The Upside of Losing
When trying to be optimistic, some may say that even losing can lead to wins. Well, that’s true when it comes to doing your taxes on gambling losses. At least you may be able to claim a tax deduction for all the gambling losses you incurred up to the amount of your prize money. Be aware that you are only allowed to deduct your gambling losses if you choose to itemize your deductions on Form 1040, Schedule A. Additionally; you are only allowed to claim the deduction if you’ve kept a regular, accurate record of your winnings and losses over the year. Be prepared to present tickets, statements, receipts and other records. If you qualify, claim your gambling losses as Other Miscellaneous Deductions, Once your losses reach the total of your earnings, you can’t deduct any more of them.
Winnings for Nonresident Aliens
If you are considered a nonresident alien of the U.S. for the purposes of filing your income taxes, you must use Form 1040NR if you won the lottery or have other gambling winnings. Fill it out completely and file it. Keep in mind that non-resident aliens cannot deduct losses on their income tax no matter how much they gambled and lost in the past year.
State and Local Taxes
Parts of the Form W-2G are provided for your convenience. For example, Boxes 13, 14 and 15 on the form are there to help you with state taxes. If the gambling entity doesn’t complete these boxes, that’s fine with the IRS. If the gambling organization withheld state income tax on income from gambling winnings, that figure is placed in Box 15 of the W-2G form. If the company fills in Box 15, though, they should also fill in Boxes 13 and 14. In Box 13, they’ll fill in the state identification number that’s assigned by each state. If the tax department of the state requires that a Form W-2G be sent to them, the gambling entity should send Copy 1 from the forms from the IRS. Copy 2 should go to the winner.

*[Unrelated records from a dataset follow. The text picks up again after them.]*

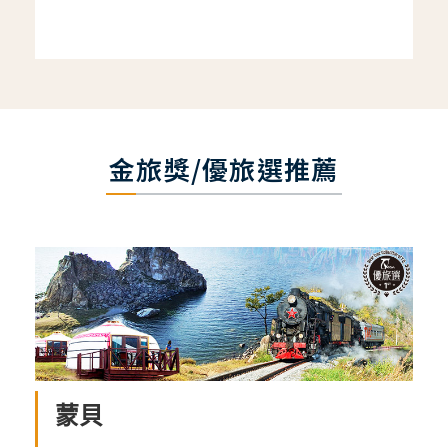
金旅獎/優旅選推薦
蒙貝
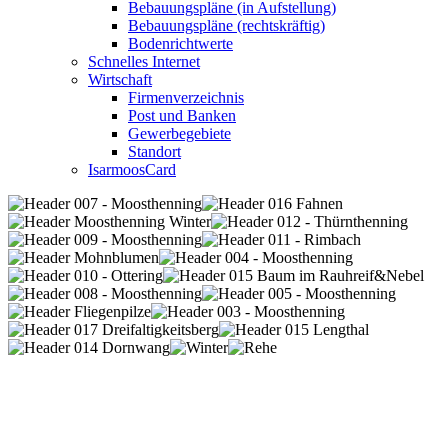
Bebauungspläne (in Aufstellung)
Bebauungspläne (rechtskräftig)
Bodenrichtwerte
Schnelles Internet
Wirtschaft
Firmenverzeichnis
Post und Banken
Gewerbegebiete
Standort
IsarmoosCard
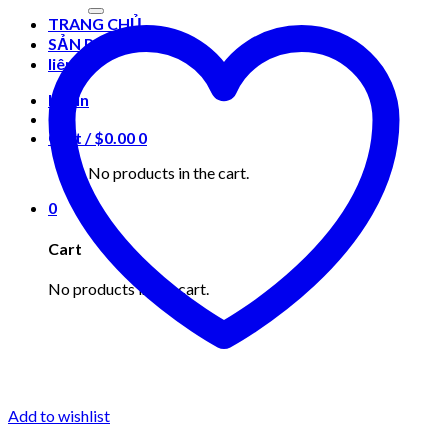
for:
TRANG CHỦ
SẢN PHẨM
liên hệ
Login
Cart /
$
0.00
0
No products in the cart.
0
Cart
No products in the cart.
Add to wishlist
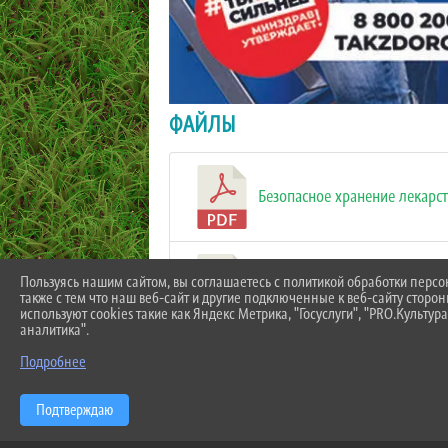
ФАЙЛЫ
Безопасное хранение лекарст
Пользуясь нашим сайтом, вы соглашаетесь с политикой обработки перс
Что общего между вампирами
также с тем что наш веб-сайт и другие подключенные к веб-сайту сторо
используют cookies такие как Яндекс Метрика, "Госуслуги", "PRO.Культура
аналитика".
Скачать все
Подробнее
Подтверждаю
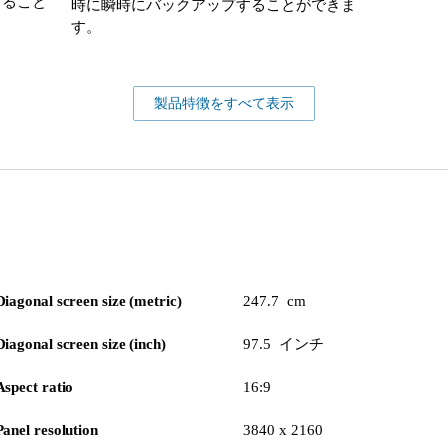
すること
時に瞬時にバックアップすることができま
す。
製品特徴をすべて表示
Diagonal screen size (metric)
247.7 cm
Diagonal screen size (inch)
97.5 インチ
Aspect ratio
16:9
Panel resolution
3840 x 2160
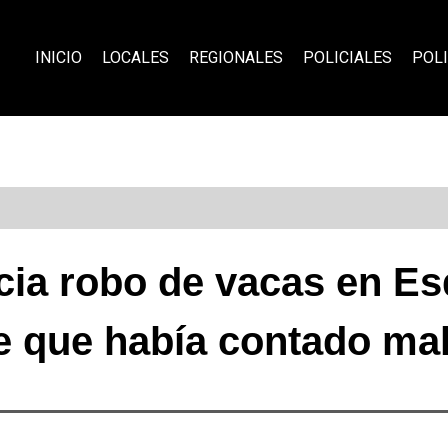
INICIO
LOCALES
REGIONALES
POLICIALES
POLI
cia robo de vacas en Es
 que había contado ma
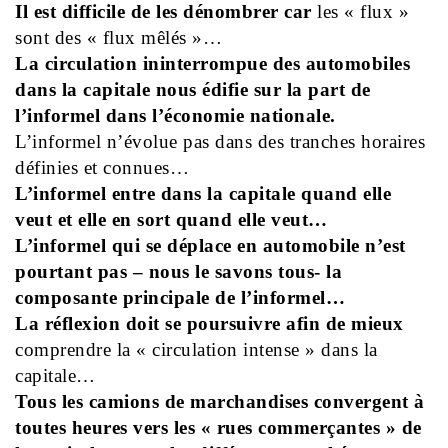
Il est difficile de les dénombrer car
les « flux »
sont des « flux mêlés »…
La circulation ininterrompue des automobiles
dans la capitale nous édifie sur la part de
l’informel dans l’économie nationale.
L’informel n’évolue pas dans des tranches horaires
définies et connues…
L’informel entre dans la capitale quand elle
veut et elle en sort quand elle veut…
L’informel qui se déplace en automobile n’est
pourtant pas – nous le savons tous- la
composante principale de l’informel…
La réflexion doit se poursuivre afin de mieux
comprendre la « circulation intense » dans la
capitale…
Tous les camions de marchandises convergent à
toutes heures vers les « rues commerçantes » de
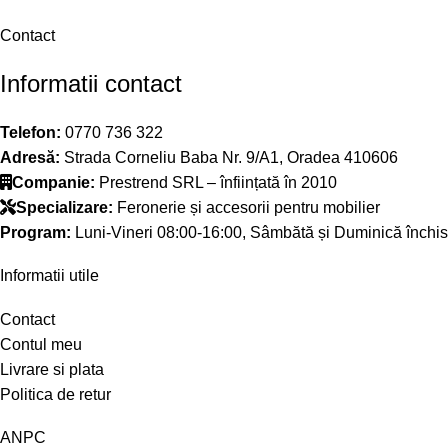
Contact
Informatii contact
Telefon:
0770 736 322
Adresă:
Strada Corneliu Baba Nr. 9/A1, Oradea 410606
Companie:
Prestrend SRL – înființată în 2010
Specializare:
Feronerie și accesorii pentru mobilier
Program:
Luni-Vineri 08:00-16:00, Sâmbătă și Duminică închis
Informatii utile
Contact
Contul meu
Livrare si plata
Politica de retur
ANPC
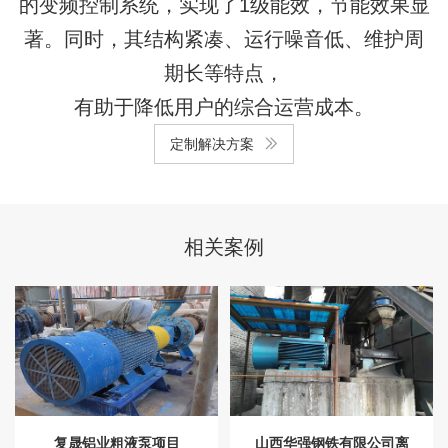
的变频控制系统，实现了1级能效，节能效果显
著。
同时，其结
构紧凑、运行噪音低、维护周
期长等特点
，
有助于降低用户的综合运营成本。
定制解决方案
相关案例
复晟铝业粗液泵项目
山西华强钢铁有限公司离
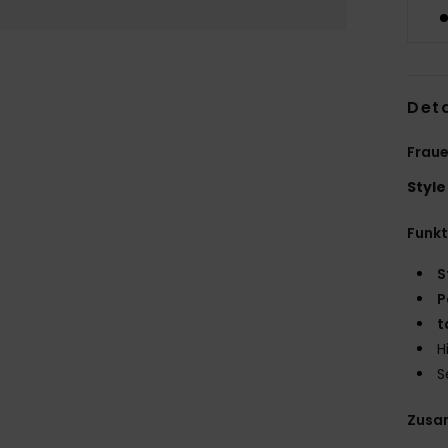
Deta
Fraue
Style
Funk
S
P
t
H
S
Zusa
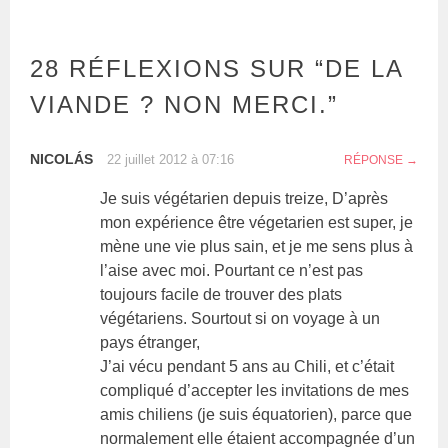
28 RÉFLEXIONS SUR “
DE LA
VIANDE ? NON MERCI.
”
NICOLÁS
22 juillet 2012 à 07:16
RÉPONSE
Je suis végétarien depuis treize, D’après
mon expérience être végetarien est super, je
mène une vie plus sain, et je me sens plus à
l’aise avec moi. Pourtant ce n’est pas
toujours facile de trouver des plats
végétariens. Sourtout si on voyage à un
pays étranger,
J’ai vécu pendant 5 ans au Chili, et c’était
compliqué d’accepter les invitations de mes
amis chiliens (je suis équatorien), parce que
normalement elle étaient accompagnée d’un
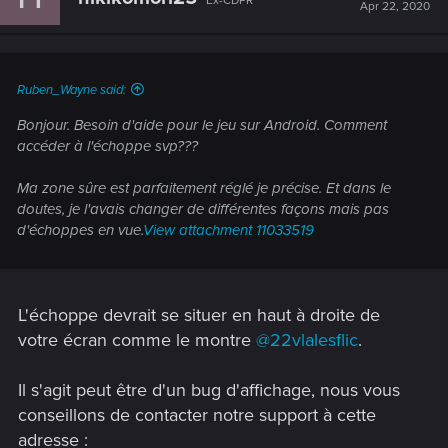
Ex-CDPR
Apr 22, 2020
Ruben_Wayne said:
Bonjour. Besoin d'aide pour le jeu sur Android. Comment
accéder à l'échoppe svp???
Ma zone sûre est parfaitement réglé je précise. Et dans le
doutes, je l'avais changer de différentes façons mais pas
d'échoppes en vue.
View attachment 11033519
L'échoppe devrait se situer en haut à droite de
votre écran comme le montre
@22vlalesflic
.
Il s'agit peut être d'un bug d'affichage, nous vous
conseillons de contacter notre support à cette
adresse :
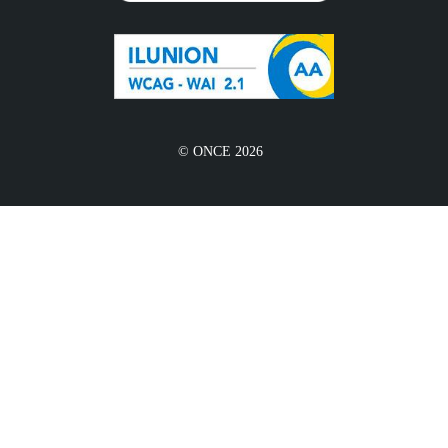
© ONCE 2026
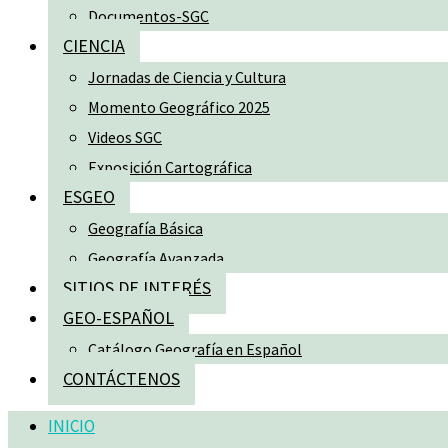
Documentos-SGC
CIENCIA
Jornadas de Ciencia y Cultura
Momento Geográfico 2025
Videos SGC
Exposición Cartográfica
ESGEO
Geografía Básica
Geografía Avanzada
SITIOS DE INTERÉS
GEO-ESPAÑOL
Catálogo Geografía en Español
CONTÁCTENOS
INICIO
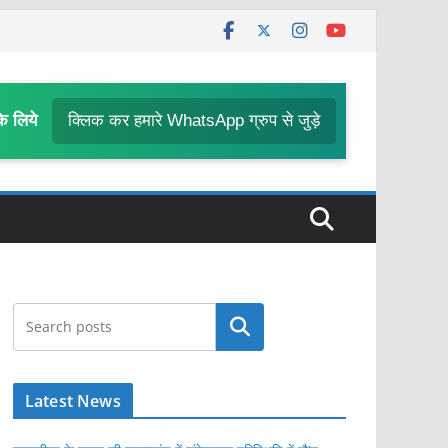
के लिये
क्लिक कर हमारे WhatsApp ग्रुप से जुड़े
खोजें
Latest News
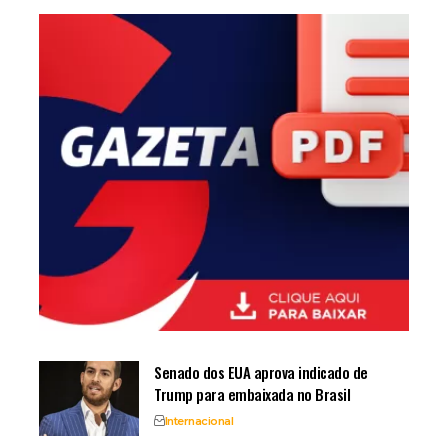
Senado dos EUA aprova indicado de
Trump para embaixada no Brasil
Internacional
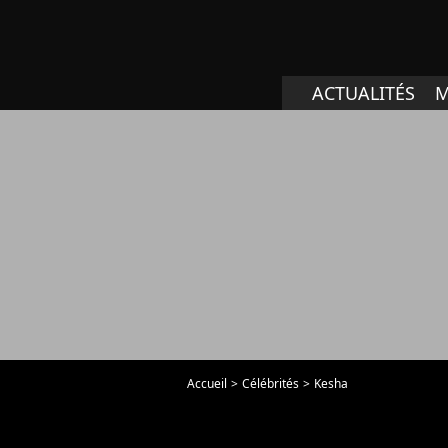
ACTUALITÉS
M
Accueil
Célébrités
Kesha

Much like the boxes for state taxes, Boxes 16, 17 and 18 are provided for convenience and aren’t required by the IRS. If local income tax was withheld on the payment of gambling winnings, that figure goes in Box 17 of the W-2G form. If that box is complete, Boxes 16 and 18 should also be filled.
Think Before You Accept
The tax responsibility for a prize can sometimes be daunting to winners. This is especially true if they don’t have a lot of cash or personal possessions. Their need for furnishings or other prizes like cars or even vacations may have prompted them to try and win something in the first place. But before you enter a raffle or go on a game show to try to win a new living room set, consider whether the tax responsibility for it would be prohibitive for you. Also, look into whether the gambling entity will pay the withholding tax. While Form W-26 provides a lot of valuable information for doing your taxes, it won’t be helpful if you don’t have the funds available to pay the taxes on an expensive prize.
Report the Small Stuff
If you don’t get a Form W-2G because your earnings were too small or otherwise didn’t necessitate the completed form, don’t worry. However, you are still responsible for reporting any of those earnings to the IRS on your tax return. Any prize or awards you won during the year need to be reported. If you won multiple prizes, add them together along with the fair market value of any non-cash prizes. While you do need to report all the earnings, you may not have to pay taxes on those earnings if you are claiming deductions. Since you may claim losses up to the amount of your winnings, depending on the situation, you may not have to pay.